## [HOW TO COMPLETE THIS TASK]
Leaving the pictures aside, transcribe only and exactly the lines from the one with "Batterie pour 7.6v 48.64wh" through the end of the entries, both included.

** Opening RECORDS SHOWN block **

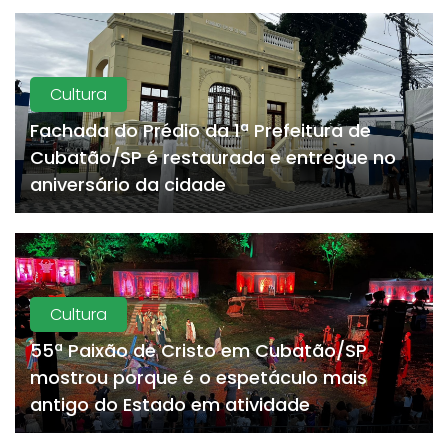
Cultura
Fachada do Prédio da 1ª Prefeitura de
Cubatão/SP é restaurada e entregue no
aniversário da cidade
Cultura
55ª Paixão de Cristo em Cubatão/SP
mostrou porque é o espetáculo mais
antigo do Estado em atividade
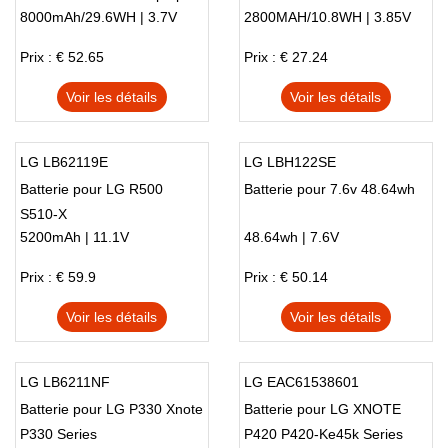
8000mAh/29.6WH | 3.7V
2800MAH/10.8WH | 3.85V
Prix : € 52.65
Prix : € 27.24
Voir les détails
Voir les détails
LG LB62119E
LG LBH122SE
Batterie pour LG R500
Batterie pour 7.6v 48.64wh
S510-X
5200mAh | 11.1V
48.64wh | 7.6V
Prix : € 59.9
Prix : € 50.14
Voir les détails
Voir les détails
LG LB6211NF
LG EAC61538601
Batterie pour LG P330 Xnote
Batterie pour LG XNOTE
P330 Series
P420 P420-Ke45k Series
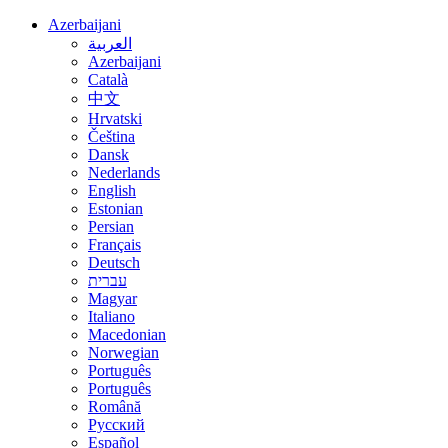
Azerbaijani
العربية
Azerbaijani
Català
中文
Hrvatski
Čeština
Dansk
Nederlands
English
Estonian
Persian
Français
Deutsch
עברית
Magyar
Italiano
Macedonian
Norwegian
Português
Português
Română
Русский
Español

** Closing RECORDS SHOWN block **

## [RESULT OF THE EXERCISE]
Batterie pour 7.6v 48.64wh
S510-X
5200mAh | 11.1V
48.64wh | 7.6V
Prix : € 59.9
Prix : € 50.14
Voir les détails
Voir les détails
LG LB6211NF
LG EAC61538601
Batterie pour LG P330 Xnote
Batterie pour LG XNOTE
P330 Series
P420 P420-Ke45k Series
Azerbaijani
العربية
Azerbaijani
Català
中文
Hrvatski
Čeština
Dansk
Nederlands
English
Estonian
Persian
Français
Deutsch
עברית
Magyar
Italiano
Macedonian
Norwegian
Português
Português
Română
Русский
Español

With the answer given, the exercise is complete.